== DATA UNDER STUDY ==
::::
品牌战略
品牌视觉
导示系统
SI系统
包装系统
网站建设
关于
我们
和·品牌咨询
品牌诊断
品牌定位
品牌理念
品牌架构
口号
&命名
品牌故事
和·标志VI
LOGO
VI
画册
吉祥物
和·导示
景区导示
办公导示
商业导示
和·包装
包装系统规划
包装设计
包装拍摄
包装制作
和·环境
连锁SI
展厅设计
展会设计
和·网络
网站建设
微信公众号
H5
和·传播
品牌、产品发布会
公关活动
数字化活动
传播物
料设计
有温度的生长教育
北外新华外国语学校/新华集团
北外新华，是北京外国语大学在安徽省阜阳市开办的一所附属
::::
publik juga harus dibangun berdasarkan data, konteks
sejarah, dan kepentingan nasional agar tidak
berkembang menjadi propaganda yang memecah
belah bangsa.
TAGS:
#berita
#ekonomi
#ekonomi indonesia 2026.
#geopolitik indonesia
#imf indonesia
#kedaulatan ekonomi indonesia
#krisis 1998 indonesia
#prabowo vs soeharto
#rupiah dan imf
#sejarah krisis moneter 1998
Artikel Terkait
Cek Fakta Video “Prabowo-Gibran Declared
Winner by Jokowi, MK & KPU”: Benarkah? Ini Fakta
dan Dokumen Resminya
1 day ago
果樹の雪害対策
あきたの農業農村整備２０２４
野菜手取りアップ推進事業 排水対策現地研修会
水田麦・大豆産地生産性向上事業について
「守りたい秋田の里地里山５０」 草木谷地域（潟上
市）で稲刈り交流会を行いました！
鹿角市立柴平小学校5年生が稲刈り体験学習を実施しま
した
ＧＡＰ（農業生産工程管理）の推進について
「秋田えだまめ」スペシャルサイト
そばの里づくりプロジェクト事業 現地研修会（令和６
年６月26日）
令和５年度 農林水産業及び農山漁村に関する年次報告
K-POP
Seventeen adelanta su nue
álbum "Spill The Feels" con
::::
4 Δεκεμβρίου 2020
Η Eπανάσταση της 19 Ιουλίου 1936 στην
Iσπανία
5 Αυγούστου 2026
::::
== WHAT IS REQUIRED ==
Using the data above, print exactly the lines from the line that contains "#kedaulatan ekonomi indonesia" through the line that contains "野菜手取りアップ推進事業 排水対策現地研修会", with both included.

== RESULT BELOW ==
#kedaulatan ekonomi indonesia
#krisis 1998 indonesia
#prabowo vs soeharto
#rupiah dan imf
#sejarah krisis moneter 1998
Artikel Terkait
Cek Fakta Video “Prabowo-Gibran Declared
Winner by Jokowi, MK & KPU”: Benarkah? Ini Fakta
dan Dokumen Resminya
1 day ago
果樹の雪害対策
あきたの農業農村整備２０２４
野菜手取りアップ推進事業 排水対策現地研修会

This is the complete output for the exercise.